## Study material
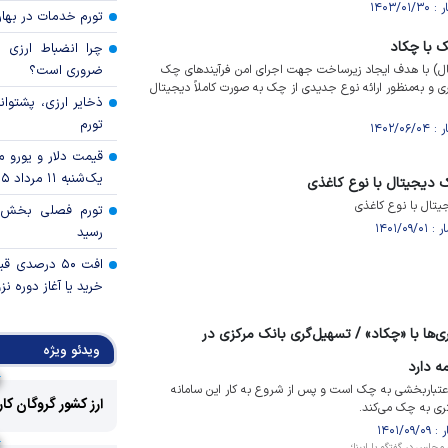
تورم خدمات در بهار ۱۴۰۵ چقدر شد
 با چکاد
چرا انضباط ارزی ب
ل) با هدف ایجاد زیرساخت جهت اجرای امن فرآیندهای چک
ضروری است؟
و به‌منظور ارائه نوع جدیدی از چک به صورت کاملاً دیجیتال
ذخایر ارزی، پشتوانه 
تورم
قیمت دلار و یورو مرک
یک‌شنبه ۱۱ مرداد ۱۴۰۵
دیجیتال با نوع کاغذی
تال با نوع کاغذی
رسید
افت ۵۰ درصد
خرید یا آغاز دوره نز
ری‌ها با «چکاد» / تسهیل‌گری بانک مرکزی در
ویدئو ویژه
ه دارد
اعتباربخشی به چک است و پس از شروع به کار این سامانه
ارز کشور گروگان کا
ری به چک می‌کند.
لس در گفتگو با ایبِنا؛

## Task to carry out
Report back each line in the material above that contains the string "ارزی".

## Result for this exercise
چرا انضباط ارزی ب
ذخایر ارزی، پشتوانه 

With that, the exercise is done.